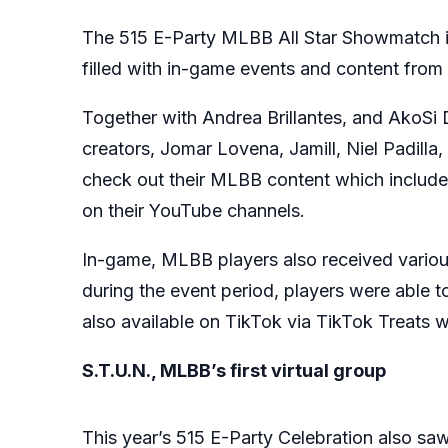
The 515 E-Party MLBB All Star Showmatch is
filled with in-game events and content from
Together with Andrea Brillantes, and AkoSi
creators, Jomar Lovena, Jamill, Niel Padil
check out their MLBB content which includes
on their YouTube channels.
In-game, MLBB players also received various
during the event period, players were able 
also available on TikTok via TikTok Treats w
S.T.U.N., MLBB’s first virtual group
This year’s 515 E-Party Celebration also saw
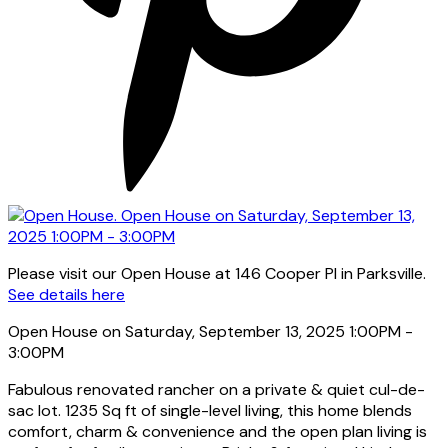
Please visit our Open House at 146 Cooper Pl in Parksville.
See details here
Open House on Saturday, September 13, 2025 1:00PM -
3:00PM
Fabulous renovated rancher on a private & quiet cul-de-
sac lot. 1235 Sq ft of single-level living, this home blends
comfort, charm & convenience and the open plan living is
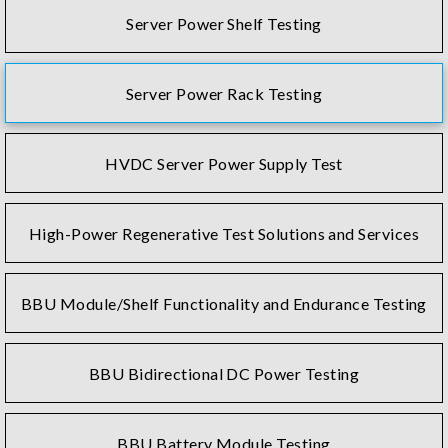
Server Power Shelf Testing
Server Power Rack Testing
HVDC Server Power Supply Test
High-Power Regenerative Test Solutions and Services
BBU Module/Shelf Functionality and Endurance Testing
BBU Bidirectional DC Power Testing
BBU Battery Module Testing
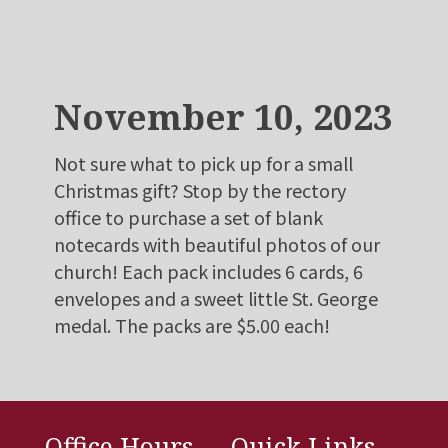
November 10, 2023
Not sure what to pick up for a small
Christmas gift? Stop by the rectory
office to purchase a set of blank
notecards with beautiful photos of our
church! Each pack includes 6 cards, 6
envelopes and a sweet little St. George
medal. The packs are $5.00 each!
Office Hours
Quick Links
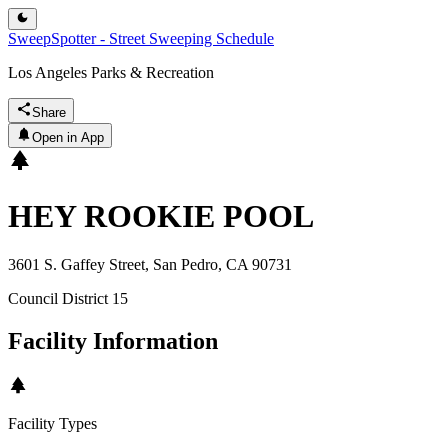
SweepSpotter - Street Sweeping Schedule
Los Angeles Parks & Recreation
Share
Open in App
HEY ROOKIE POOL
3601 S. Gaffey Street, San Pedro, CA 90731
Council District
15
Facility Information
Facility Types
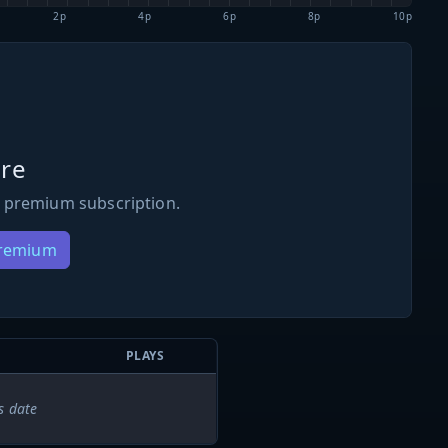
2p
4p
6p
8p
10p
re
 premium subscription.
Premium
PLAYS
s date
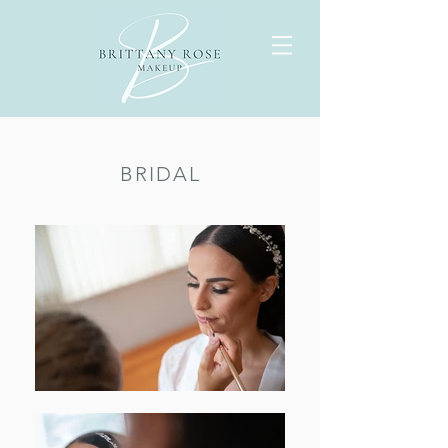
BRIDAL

- **About this task**
For each line above that contains the word "also", copy that line.

- **Your response**
In-game, MLBB players also received various
also available on TikTok via TikTok Treats w
This year’s 515 E-Party Celebration also saw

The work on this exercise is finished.